#### About this task
There is material below. Print exactly the lines starting at the line with "للسعودية (CTW) لعام" and ending at the line with "LEAVE A REPLY", ends included, and no others.

#### Input material
□ □ □ □ □ □ □

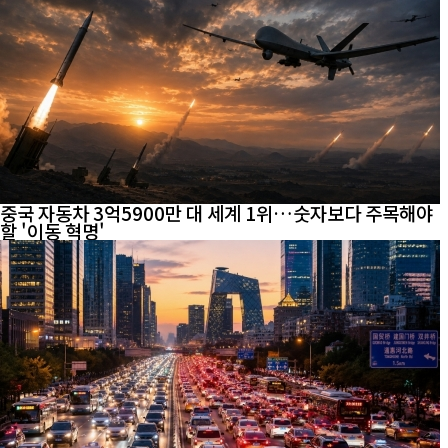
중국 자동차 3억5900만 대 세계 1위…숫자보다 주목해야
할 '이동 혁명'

□ □ □ □ □ □ □

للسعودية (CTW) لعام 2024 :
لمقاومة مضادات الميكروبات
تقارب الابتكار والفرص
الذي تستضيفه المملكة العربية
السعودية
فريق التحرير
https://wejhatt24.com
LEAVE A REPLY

□ □ □ □ □ □ □

#### Problem solution
للسعودية (CTW) لعام 2024 :
لمقاومة مضادات الميكروبات
تقارب الابتكار والفرص
الذي تستضيفه المملكة العربية
السعودية
فريق التحرير
https://wejhatt24.com
LEAVE A REPLY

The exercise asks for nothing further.